Recent Accounting Pronouncements Not Previously Discussed Herein
In November 2004, the FASB issued SFAS No. 151, “Inventory Costs — an amendment of ARB 43, Chapter 4.” This
Statement amends the guidance to clarify that abnormal amounts of idle facility expense, freight, handling costs, and
wasted materials (spoilage) should be recognized as current-period charges. In addition, this Statement requires that
allocation of fixed production overheads to the costs of conversions be based on the normal capacity of the production
facilities. The Statement is effective for inventory costs incurred during fiscal years beginning after June 15, 2005.
Management does not believe that the effect of the adoption of this Statement will have a material effect on its financial
position and results of operations.
In December 2004, the FASB issued SFAS No. 153, “Exchanges of Nonmonetary Assets — an amendment of APB
Opinion No. 29, Accounting for Nonmonetary Transactions.” This Statement requires that exchanges should be recorded
and measured at the fair value of the assets exchanged, with certain exceptions. The Statement is effective for
nonmonetary asset exchanges occurring in fiscal periods beginning after June 15, 2005. Management does not believe
that the adoption of this Statement will have a material effect on its financial position and results of operations as the
Company does not currently have any exchanges of nonmonetary assets.
2 Acquisitions
Footaction
The Company consummated its purchase of 349 Footaction stores from Footstar, Inc. on May 7, 2004. Footstar, Inc.
filed for Chapter 11 bankruptcy protection on March 2, 2004; consequently, the disposition of its Footaction stores was
conducted under a Bankruptcy Code Section 363 sale process. The U.S. Bankruptcy Court approved the sale on April 21,
2004 and the waiting period required under the Hart-Scott-Rodino Antitrust Improvements Act of 1976 expired on May 4,
2004. The agreement to acquire the Footaction stores was in line with the Company’s strategic priorities, including the
acquisition of compatible athletic footwear and apparel retail companies. The Company’s consolidated results of
operations include those of Footaction beginning with the date that the acquisition was consummated.
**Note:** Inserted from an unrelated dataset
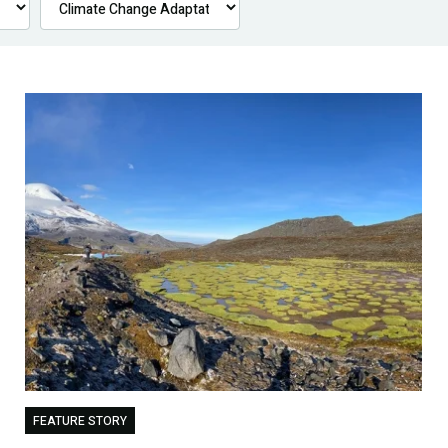
FEATURE STORY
The Company integrated the Footaction business into the Athletic Stores segment and is operating the majority of
the stores under the Footaction name. The purchase price of $222 million was increased for direct costs related to the
acquisition totaling $4 million. Direct costs include investment banking, legal and accounting fees and other costs. The
Company has allocated the purchase price of approximately $226 million based, in part, upon internal estimates of cash
flows, recoverability and independent appraisals, and may be revised as more definitive facts and evidence become
available. Pro forma effects of the acquisition have not been presented, as their effects were not significant to the
consolidated results of operations. The allocation of the purchase price is detailed below:
(in millions)
Inventory ................................................................................. $ 39
Property and equipment .................................................................. 45
Intangible assets — amortizing .......................................................... 29
Goodwill .................................................................................. 122
Total assets ............................................................................ 235
Accounts payable and accrued liabilities
(1)
............................................... 5
Other liabilities
(2)
........................................................................ 4
Total liabilities ........................................................................... 9
Total purchase price .................................................................... $226
(1) “Accounts payable and accrued liabilities” include approximately $3 million for anticipated payments to landlords to cancel two of the acquired
leases. Also included is approximately $1 million of liabilities related to gift cards assumed. The remaining $1 million relates to transfer taxes
and real estate charges assumed from Footstar, Inc. as part of the acquisition.
(2) “Other liabilities” includes $4 million of liabilities assumed for leased locations with rents above their fair value.